▶ **Required work**:
Restate every line of the data word for word, except for the images.

▶ **Material for this task**:

+-------+

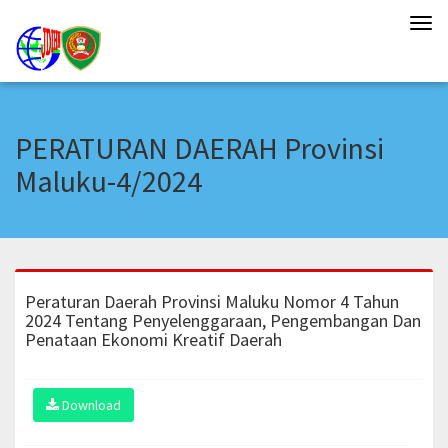
Tog
navi
PERATURAN DAERAH Provinsi
Maluku-4/2024
Peraturan Daerah Provinsi Maluku Nomor 4 Tahun
2024 Tentang Penyelenggaraan, Pengembangan Dan
Penataan Ekonomi Kreatif Daerah
Download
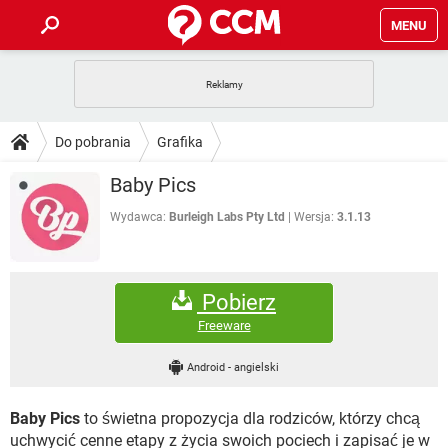
MENU
STRONA GŁÓWNA
YOUTUBE
TIKTOK
PORADY
Do pobrania
Grafika
GRY
WHATSAPP
PlayStation
TIKTOK
DO POBRANIA
Baby Pics
SPOTIFY
NETFLIX
GRY
WHATSAPP
INSTAGRAM
ANDROID
FACEBOOK
TIKTOK
Wydawca:
Burleigh Labs Pty Ltd
Wersja:
3.1.13
FORUM
SPOTIFY
NETFLIX
WINDOWS 10
GRY
WHATSAPP
INSTAGRAM
COVID-19
FACEBOOK
TIKTOK
ARTYKUŁY
IOS
NETFLIX
Pobierz
WINDOWS 10
GRY
WHATSAPP
INSTAGRAM
COVID-19
FACEBOOK
TIKTOK
Freeware
SPOTIFY
NETFLIX
WINDOWS 10
GRY
WHATSAPP
Android
-
angielski
INSTAGRAM
FACEBOOK
SPOTIFY
NETFLIX
WINDOWS 10
Baby Pics
to świetna propozycja dla rodziców, którzy chcą
INSTAGRAM
FACEBOOK
uchwycić cenne etapy z życia swoich pociech i zapisać je w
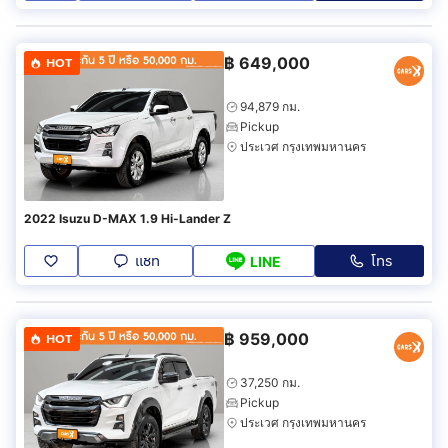
฿
649,000
HOT
94,879 กม.
Pickup
ประเวศ กรุงเทพมหานคร
2022 Isuzu D-MAX 1.9 Hi-Lander Z
แชท
โทร
LINE
฿
959,000
HOT
37,250 กม.
Pickup
ประเวศ กรุงเทพมหานคร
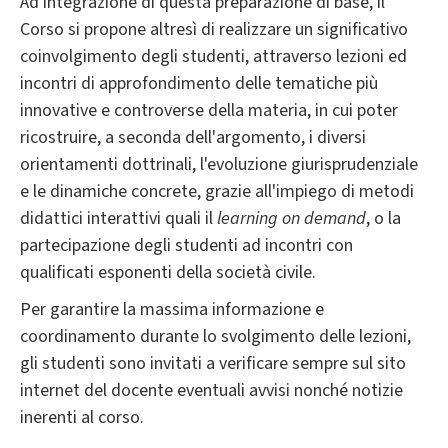
Ad integrazione di questa preparazione di base, il
Corso si propone altresì di realizzare un significativo
coinvolgimento degli studenti, attraverso lezioni ed
incontri di approfondimento delle tematiche più
innovative e controverse della materia, in cui poter
ricostruire, a seconda dell'argomento, i diversi
orientamenti dottrinali, l'evoluzione giurisprudenziale
e le dinamiche concrete, grazie all'impiego di metodi
didattici interattivi quali il
learning on demand
, o la
partecipazione degli studenti ad incontri con
qualificati esponenti della società civile.
Per garantire la massima informazione e
coordinamento durante lo svolgimento delle lezioni,
gli studenti sono invitati a verificare sempre sul sito
internet del docente eventuali avvisi nonché notizie
inerenti al corso.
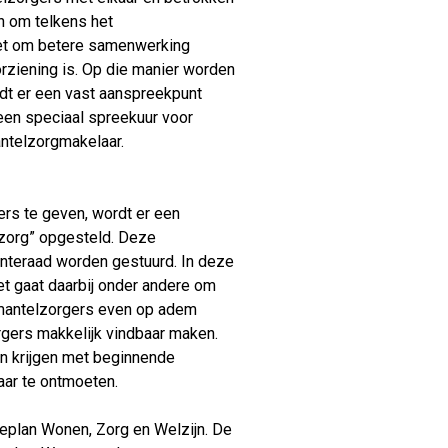
en om telkens het
het om betere samenwerking
oorziening is. Op die manier worden
dt er een vast aanspreekpunt
een speciaal spreekuur voor
ntelzorgmakelaar.
ers te geven, wordt er een
zorg” opgesteld. Deze
enteraad worden gestuurd. In deze
t gaat daarbij onder andere om
en mantelzorgers even op adem
gers makkelijk vindbaar maken.
n krijgen met beginnende
aar te ontmoeten.
ieplan Wonen, Zorg en Welzijn. De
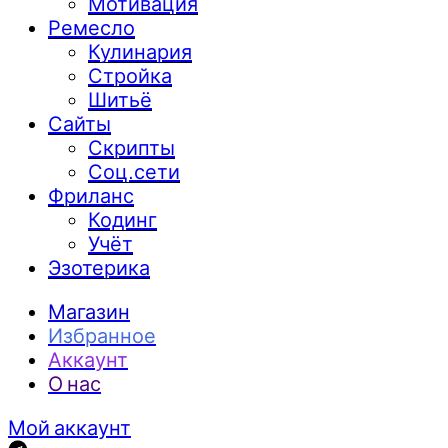
Мотивация
Ремесло
Кулинария
Стройка
Шитьё
Сайты
Скрипты
Соц.сети
Фриланс
Кодинг
Учёт
Эзотерика
Магазин
Избранное
Аккаунт
О нас
Мой аккаунт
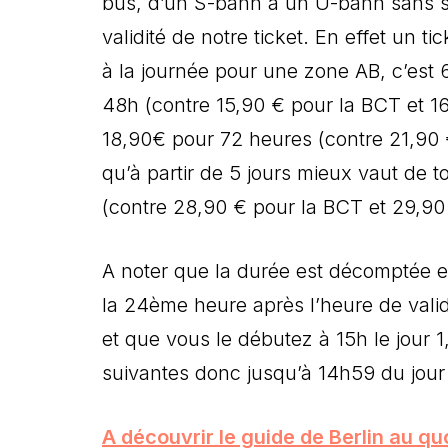
bus, d’un S-bahn à un U-bahn sans sa
validité de notre ticket. En effet un t
à la journée pour une zone AB, c’est 6
48h (contre 15,90 € pour la BCT et 1
18,90€ pour 72 heures (contre 21,90 
qu’à partir de 5 jours mieux vaut de 
(contre 28,90 € pour la BCT et 29,90
A noter que la durée est décomptée en
la 24ème heure après l’heure de valida
et que vous le débutez à 15h le jour 1
suivantes donc jusqu’à 14h59 du jou
A découvrir le guide de Berlin au q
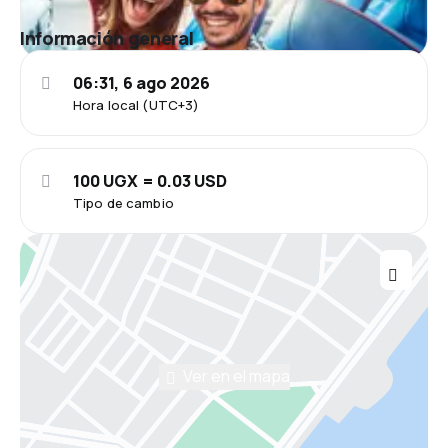
Información general
06:31, 6 ago 2026
Hora local (UTC+3)
100 UGX = 0.03 USD
Tipo de cambio
Ver en el mapa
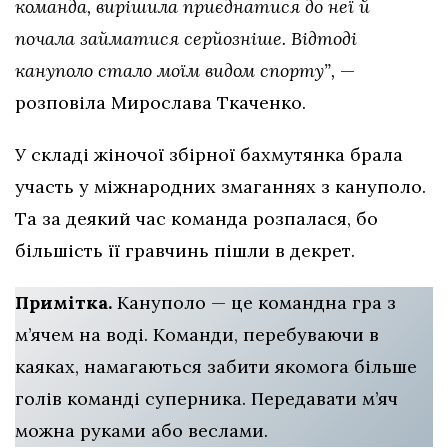
команда, вирішила приєднатися до неї й
почала займатися серйозніше. Відтоді
кануполо стало моїм видом спорту”,
—
розповіла Мирослава Ткаченко.
У складі жіночої збірної бахмутянка брала
участь у міжнародних змаганнях з кануполо.
Та за деякий час команда розпалася, бо
більшість її гравчинь пішли в декрет.
Примітка.
Кануполо — це командна гра з
м’ячем на воді. Команди, перебуваючи в
каяках, намагаються забити якомога більше
голів команді суперника. Передавати м’яч
можна руками або веслами.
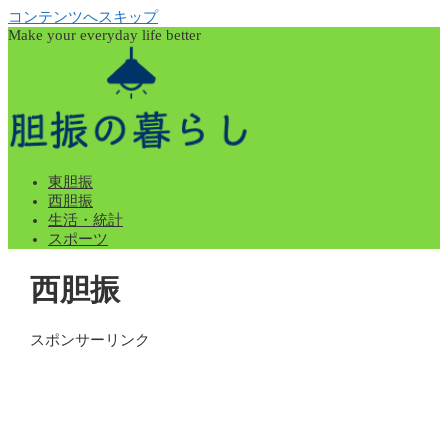
コンテンツへスキップ
Make your everyday life better
東胆振
西胆振
生活・統計
スポーツ
西胆振
スポンサーリンク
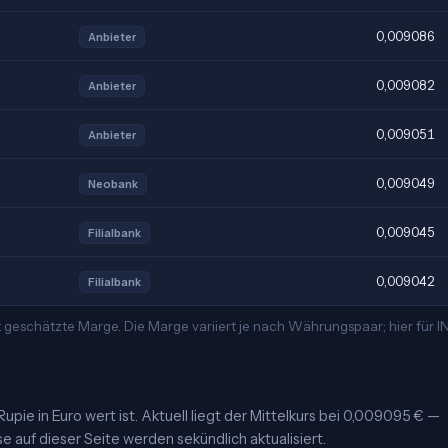
0,009086
Anbieter
0,009082
Anbieter
0,009051
Anbieter
0,009049
Neobank
0,009045
Filialbank
0,009042
Filialbank
 geschätzte Marge. Die Marge variiert je nach Währungspaar; hier für 
upie in Euro wert ist. Aktuell liegt der Mittelkurs bei 0,009095 € —
se auf dieser Seite werden sekündlich aktualisiert.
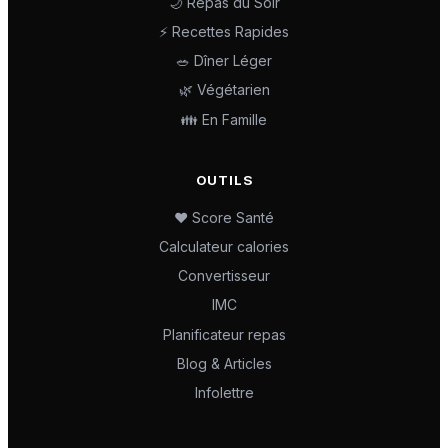
🌙 Repas du Soir
⚡ Recettes Rapides
🥗 Dîner Léger
🌿 Végétarien
👪 En Famille
OUTILS
❤️ Score Santé
Calculateur calories
Convertisseur
IMC
Planificateur repas
Blog & Articles
Infolettre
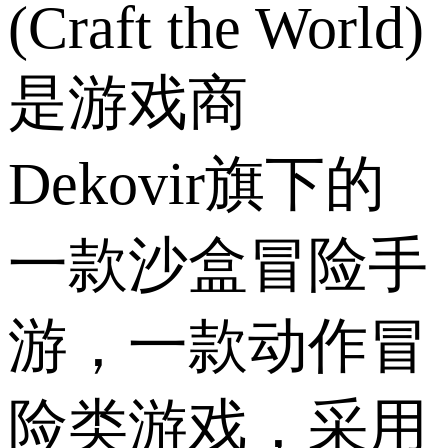
(Craft the World)
是游戏商
Dekovir旗下的
一款沙盒冒险手
游，一款动作冒
险类游戏，采用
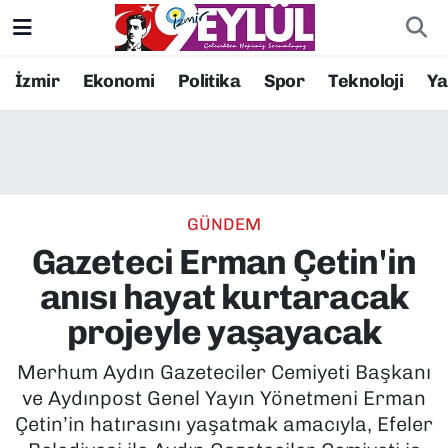
Resmi İlanlar
Konak Nöbetçi Eczaneler
İzmir
Ekonomi
Politika
Spor
Teknoloji
Y
BİLİM
Konak Hava Durumu
DÜNYA
Konak Trafik Yoğunluk Haritası
GÜNDEM
EĞİTİM
Süper Lig Puan Durumu ve Fikstür
Gazeteci Erman Çetin'in
EKONOMİ
Tüm Manşetler
anısı hayat kurtaracak
projeyle yaşayacak
KÜLTÜR SANAT
Son Dakika Haberleri
Merhum Aydın Gazeteciler Cemiyeti Başkanı
MAGAZİN
Haber Arşivi
ve Aydınpost Genel Yayın Yönetmeni Erman
Çetin’in hatırasını yaşatmak amacıyla, Efeler
POLİTİKA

+-------+

▶ **Answer box**:
Tog
navi
PERATURAN DAERAH Provinsi
Maluku-4/2024
Peraturan Daerah Provinsi Maluku Nomor 4 Tahun
2024 Tentang Penyelenggaraan, Pengembangan Dan
Penataan Ekonomi Kreatif Daerah
Download
MENU
STRONA GŁÓWNA
YOUTUBE
TIKTOK
PORADY
Do pobrania
Grafika
GRY
WHATSAPP
PlayStation
TIKTOK
DO POBRANIA
Baby Pics
SPOTIFY
NETFLIX
GRY
WHATSAPP
INSTAGRAM
ANDROID
FACEBOOK
TIKTOK
Wydawca:
Burleigh Labs Pty Ltd
Wersja:
3.1.13
FORUM
SPOTIFY
NETFLIX
WINDOWS 10
GRY
WHATSAPP
INSTAGRAM
COVID-19
FACEBOOK
TIKTOK
ARTYKUŁY
IOS
NETFLIX
Pobierz
WINDOWS 10
GRY
WHATSAPP
INSTAGRAM
COVID-19
FACEBOOK
TIKTOK
Freeware
SPOTIFY
NETFLIX
WINDOWS 10
GRY
WHATSAPP
Android
-
angielski
INSTAGRAM
FACEBOOK
SPOTIFY
NETFLIX
WINDOWS 10
Baby Pics
to świetna propozycja dla rodziców, którzy chcą
INSTAGRAM
FACEBOOK
uchwycić cenne etapy z życia swoich pociech i zapisać je w
฿
649,000
HOT
94,879 กม.
Pickup
ประเวศ กรุงเทพมหานคร
2022 Isuzu D-MAX 1.9 Hi-Lander Z
แชท
โทร
LINE
฿
959,000
HOT
37,250 กม.
Pickup
ประเวศ กรุงเทพมหานคร
Ad integrazione di questa preparazione di base, il
Corso si propone altresì di realizzare un significativo
coinvolgimento degli studenti, attraverso lezioni ed
incontri di approfondimento delle tematiche più
innovative e controverse della materia, in cui poter
ricostruire, a seconda dell'argomento, i diversi
orientamenti dottrinali, l'evoluzione giurisprudenziale
e le dinamiche concrete, grazie all'impiego di metodi
didattici interattivi quali il
learning on demand
, o la
partecipazione degli studenti ad incontri con
qualificati esponenti della società civile.
Per garantire la massima informazione e
coordinamento durante lo svolgimento delle lezioni,
gli studenti sono invitati a verificare sempre sul sito
internet del docente eventuali avvisi nonché notizie
inerenti al corso.
en om telkens het
het om betere samenwerking
oorziening is. Op die manier worden
dt er een vast aanspreekpunt
een speciaal spreekuur voor
ntelzorgmakelaar.
ers te geven, wordt er een
zorg” opgesteld. Deze
enteraad worden gestuurd. In deze
t gaat daarbij onder andere om
en mantelzorgers even op adem
gers makkelijk vindbaar maken.
n krijgen met beginnende
aar te ontmoeten.
ieplan Wonen, Zorg en Welzijn. De
Мотивация
Ремесло
Кулинария
Стройка
Шитьё
Сайты
Скрипты
Соц.сети
Фриланс
Кодинг
Учёт
Эзотерика
Магазин
Избранное
Аккаунт
О нас
Мой аккаунт
bus, d’un S-bahn à un U-bahn sans sa
validité de notre ticket. En effet un t
à la journée pour une zone AB, c’est 6
48h (contre 15,90 € pour la BCT et 1
18,90€ pour 72 heures (contre 21,90 
qu’à partir de 5 jours mieux vaut de 
(contre 28,90 € pour la BCT et 29,90
A noter que la durée est décomptée en
la 24ème heure après l’heure de valida
et que vous le débutez à 15h le jour 1
suivantes donc jusqu’à 14h59 du jou
A découvrir le guide de Berlin au q
Información general
06:31, 6 ago 2026
Hora local (UTC+3)
100 UGX = 0.03 USD
Tipo de cambio
Ver en el mapa
команда, вирішила приєднатися до неї й
почала займатися серйозніше. Відтоді
кануполо стало моїм видом спорту”,
—
розповіла Мирослава Ткаченко.
У складі жіночої збірної бахмутянка брала
участь у міжнародних змаганнях з кануполо.
Та за деякий час команда розпалася, бо
більшість її гравчинь пішли в декрет.
Примітка.
Кануполо — це командна гра з
м’ячем на воді. Команди, перебуваючи в
каяках, намагаються забити якомога більше
голів команді суперника. Передавати м’яч
можна руками або веслами.
コンテンツへスキップ
Make your everyday life better
東胆振
西胆振
生活・統計
スポーツ
西胆振
スポンサーリンク
0,009086
Anbieter
0,009082
Anbieter
0,009051
Anbieter
0,009049
Neobank
0,009045
Filialbank
0,009042
Filialbank
 geschätzte Marge. Die Marge variiert je nach Währungspaar; hier für 
upie in Euro wert ist. Aktuell liegt der Mittelkurs bei 0,009095 € —
se auf dieser Seite werden sekündlich aktualisiert.
🌙 Repas du Soir
⚡ Recettes Rapides
🥗 Dîner Léger
🌿 Végétarien
👪 En Famille
OUTILS
❤️ Score Santé
Calculateur calories
Convertisseur
IMC
Planificateur repas
Blog & Articles
Infolettre
(Craft the World)
是游戏商
Dekovir旗下的
一款沙盒冒险手
游，一款动作冒
险类游戏，采用
Resmi İlanlar
Konak Nöbetçi Eczaneler
İzmir
Ekonomi
Politika
Spor
Teknoloji
Y
BİLİM
Konak Hava Durumu
DÜNYA
Konak Trafik Yoğunluk Haritası
GÜNDEM
EĞİTİM
Süper Lig Puan Durumu ve Fikstür
Gazeteci Erman Çetin'in
EKONOMİ
Tüm Manşetler
anısı hayat kurtaracak
projeyle yaşayacak
KÜLTÜR SANAT
Son Dakika Haberleri
Merhum Aydın Gazeteciler Cemiyeti Başkanı
MAGAZİN
Haber Arşivi
ve Aydınpost Genel Yayın Yönetmeni Erman
Çetin’in hatırasını yaşatmak amacıyla, Efeler
POLİTİKA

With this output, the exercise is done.